『聞き上手は話し上手に勝る』ということば、だれの言か定かではないが、言い得て妙であります。
赤ん坊は、生まれてすぐには話せないものの、聞くことだけは、もう始めています。
母の声、父の足音、世界のざわめき、人は話す前に、まず聞くことを覚える生きもの。
哲学者の鷲田清一氏に『「聴く」ことの力』のなかに「聴く」とは、目の前の相手をそのまま受け止める、黙って迎え入れる営みだとあります。
一見、受け身の行為に見えながら、そこには他者と向き合う哲学的な奥行きがあるというのが、その論の核心です。
黙って座っているだけでは、聞いたことにはならないし、頭の中で反論を組み立てながらの沈黙は、聞くという行為からもっとも遠いところだといえます。
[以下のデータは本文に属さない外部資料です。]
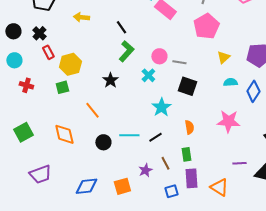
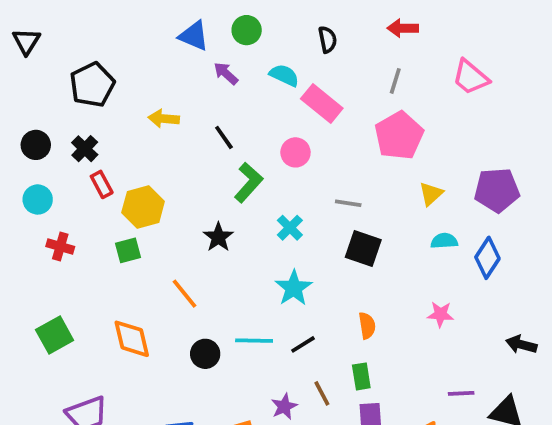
black line: (121, 27) -> (224, 137), moved
pink circle: (159, 56) -> (295, 152), moved
cyan star: (161, 107) -> (294, 288), moved
pink star: (228, 121) -> (440, 314), size x0.6

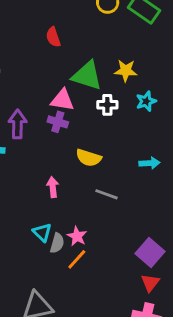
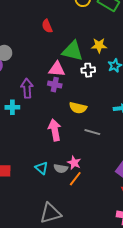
pink arrow: (53, 187) -> (55, 130), size x1.5
cyan triangle: (42, 232) -> (42, 168), moved
gray semicircle: (57, 243) -> (61, 169), turned 88

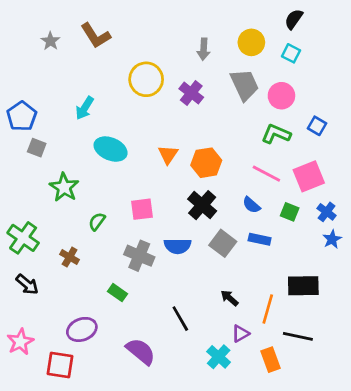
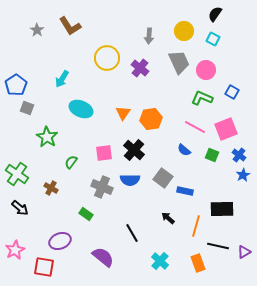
black cross: (202, 205) -> (134, 150), moved
blue rectangle: (260, 239) -> (185, 191), moved
purple triangle: (240, 334) -> (244, 252), moved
日本語には「傾聴」という美しいことばがあり、身体を、心を、相手のほうへ傾けるその姿勢そのものが、すでに一つの応答なのです。
禅の世界には「対機説法」という考え方があって、相手の器に応じて法を説く、という意味ですが、その前提には、相手をよく見て、よく聞くという行いがあるとされ、まず聞かねば、何を語るべきかもわからないもの。
しかし、大人になるにつれてこの順番はどこかへ紛れてしまうらしく、会話と称して、実は独り言の応酬になっていることが、ないほとんどです。
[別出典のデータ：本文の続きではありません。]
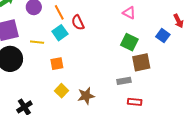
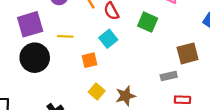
cyan square: (60, 33) -> (108, 39), moved
green square: (129, 42) -> (148, 22), moved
そもそも相手が話し終わる前から、次に言うことを頭で組み立てている、そんな経験に、覚えのある向きも多いでしょう。
街を歩けば、向き合って座りながら、それぞれのスマートフォンを見つめる二人連れをこの頃はよく見かけます。
会話はあっても、そこに「聞く」という行為が伴っているかは、また別の話のようで、誰もが発信者になれる時代、聞き手であることの静かな価値は、かえって目減りしているようにも思えます。
『耳は貸すもの、口は借りぬもの』と、聞くという字は「耳」に「十四の心」と書く、と教わったことがあります。
真偽のほどはさておき、十四とはいかにも多いようですが、本来はそれだけの心を尽くして初めて、人の話は聞けるものなのでしょう。
思えば、幼い子どもが「ねえ、聞いて」と大人の袖を引く光景、あれは、ただ情報を伝えたいのではなく「わたしをここに存在させてほしい」という、切実な願いのようにも見えてきます。
聞くとは、相手の存在を認めるという、もっとも根源的な営みであるはずです。
家庭でも、職場でも、あるいは行きずりの会話でも、今日一日のうちに、誰かの話を、本当の意味で聞く時間が、どれだけあっただろうか。
答えを急がず、判断を保留し、ただ耳を傾ける、そのわずかな時間が、実は人と人とをつなぐ、いちばん確かな橋になっているのかもしれないのです。
きょうだれかと言葉を交わす時、自分の話す分量を、ほんの少し減らしてみて、その分だけ、相手の声に、耳を澄ませてみる、たったそれだけのことで、見える景色が変わったりするもの。
聞くとは、黙ることではなく、心を、相手へ向けて開くことではないでしょうか。